Autre erreur fréquente : arroser un peu tous les jours. Les racines restent alors en surface. Elles deviennent plus fragiles. Un arrosage plus franc les pousse au contraire à chercher l’eau plus en profondeur.
Enfin, évitez les paillages minéraux si votre but est aussi d’améliorer la terre. Ils protègent parfois, mais ils ne nourrissent pas le sol. Un paillage organique apporte bien plus sur la durée.
Le bon rythme pour des fraises dès la mi-juin
Le printemps demande un peu d’attention, mais rien d’excessif. En nettoyant les plants, en nourrissant la terre, en paillant correctement et en arrosant avec mesure, vous créez un vrai terrain gagnant. Les fraisiers répondent vite quand on leur donne ce qu’ils attendent au bon moment.
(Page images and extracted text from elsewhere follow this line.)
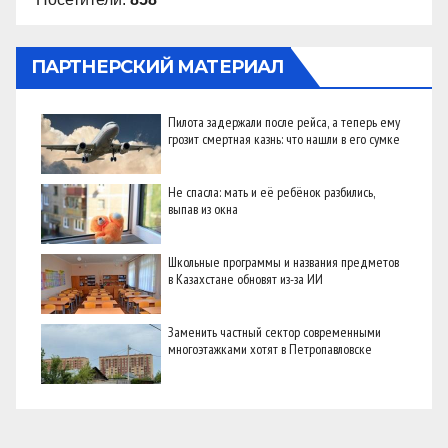
ПАРТНЕРСКИЙ МАТЕРИАЛ
Пилота задержали после рейса, а теперь ему
грозит смертная казнь: что нашли в его сумке
Не спасла: мать и её ребёнок разбились,
выпав из окна
Школьные программы и названия предметов
в Казахстане обновят из-за ИИ
Заменить частный сектор современными
многоэтажками хотят в Петропавловске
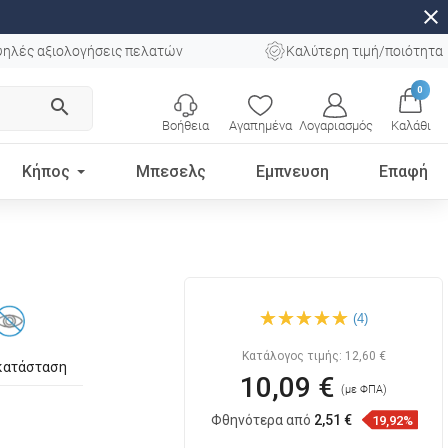
close
ηλές αξιολογήσεις πελατών
Καλύτερη τιμή/ποιότητα
0
search
Βοήθεια
Αγαπημένα
Λογαριασμός
Καλάθι
Κήπος
Μπεσελς
Εμπνευση
Επαφή
Mexen Remo βραχίονας για
(4)
χαρτί υγείας, μαύρος -
7050733-70
Κατάλογος τιμής:
12,60 €
κατάσταση
10,09 €
(με ΦΠΑ)
Φθηνότερα από
2,51 €
19,92%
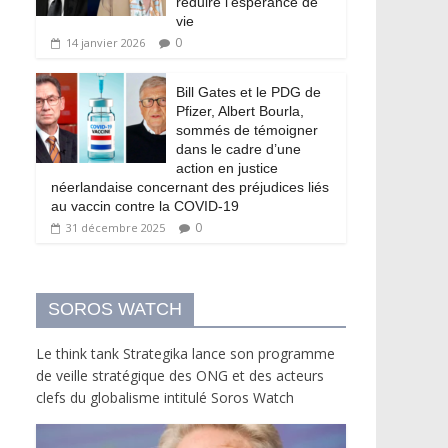
réduire l’espérance de
vie
0
14 janvier 2026
Bill Gates et le PDG de
Pfizer, Albert Bourla,
sommés de témoigner
dans le cadre d’une
action en justice
néerlandaise concernant des préjudices liés
au vaccin contre la COVID-19
0
31 décembre 2025
SOROS WATCH
Le think tank Strategika lance son programme
de veille stratégique des ONG et des acteurs
clefs du globalisme intitulé Soros Watch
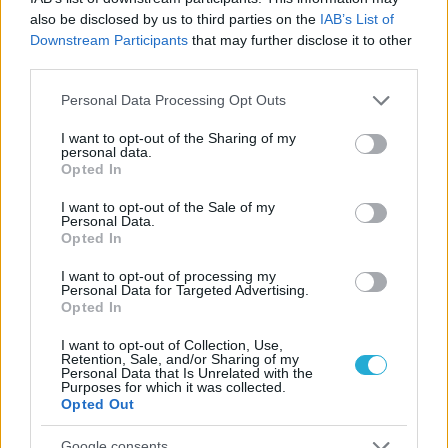
also be disclosed by us to third parties on the
IAB’s List of
Downstream Participants
that may further disclose it to other
third parties.
Please note that this website/app uses one or more Google
Personal Data Processing Opt Outs
services and may gather and store information including but
not limited to your visit or usage behaviour. You may click to
I want to opt-out of the Sharing of my
personal data.
grant or deny consent to Google and its third-party tags to
Opted In
use your data for below specified purposes in below Google
consent section.
I want to opt-out of the Sale of my
Personal Data.
Opted In
I want to opt-out of processing my
Personal Data for Targeted Advertising.
Opted In
I want to opt-out of Collection, Use,
Retention, Sale, and/or Sharing of my
ΡΟΗ ΕΙΔΗΣΕΩΝ
Personal Data that Is Unrelated with the
Purposes for which it was collected.
Opted Out
08/08/2026
Δείπνο της ΕΟΠΕ προς τιμήν του Ισίδωρου Κούβελου
Google consents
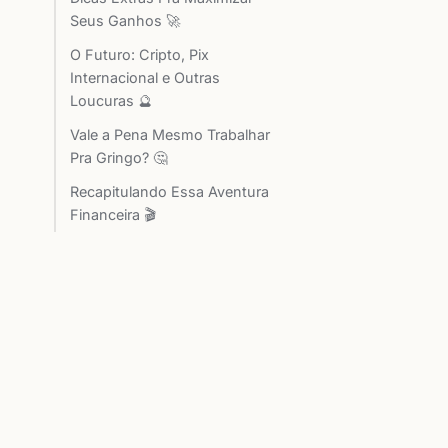
Seus Ganhos 🚀
O Futuro: Cripto, Pix
Internacional e Outras
Loucuras 🔮
Vale a Pena Mesmo Trabalhar
Pra Gringo? 🤔
Recapitulando Essa Aventura
Financeira 🎬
Le plus beau, c’est que ces gestes restent simples. Pas besoin de matériel compliqué. Juste un peu de temps, un regard attentif et quelques bons réflexes. Et puis, il y a ce petit plaisir très concret : voir les premières fraises rougir pendant que le reste du jardin se réveille à peine.
Si vous préparez vos fraisiers maintenant, la récompense arrive tôt. Rouge, parfumée, souvent plus généreuse qu’on ne l’imagine. Et franchement, une première barquette maison à la mi-juin, cela a toujours un goût de victoire.